Levernier and Stan G. Wojciechowski, department head, municipal engineering services, Barry Isett & Associates, Inc., township consulting engineering firm, have been reviewing township public streets and private alleys.

Levernier has emphasized public roads, or those owned and maintained by the township, would continue to be snowplowed.

For some reason, and township officials are uncertain why, or for how many years, some non-township streets and private roads have been plowed during snowstorms by township public works crews.

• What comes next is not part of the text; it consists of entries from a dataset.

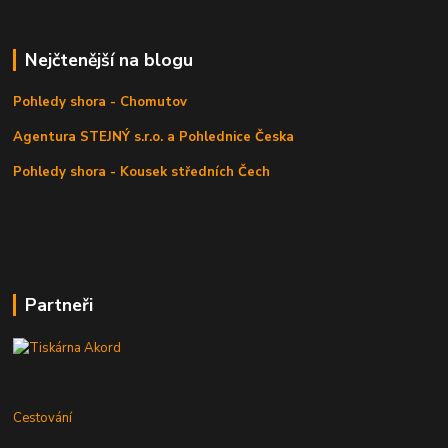
Nejčtenější na blogu
Pohledy shora - Chomutov
Agentura STEJNÝ s.r.o. a Pohlednice Česka
Pohledy shora - Kousek středních Čech
Partneři
Cestování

The ordinance states in part:

“Previous township policies required the public works department to maintain and plow specific alleys and other areas not defined as streets;

“The Township of Salisbury will no longer maintain public and private alleys not defined as official streets in the public highway system of the Township of Salisbury.”

Township residents at the July 24 workshop and at the July 10 and June 26 township meetings expressed concerns about the proposed streets maintenance ordinance.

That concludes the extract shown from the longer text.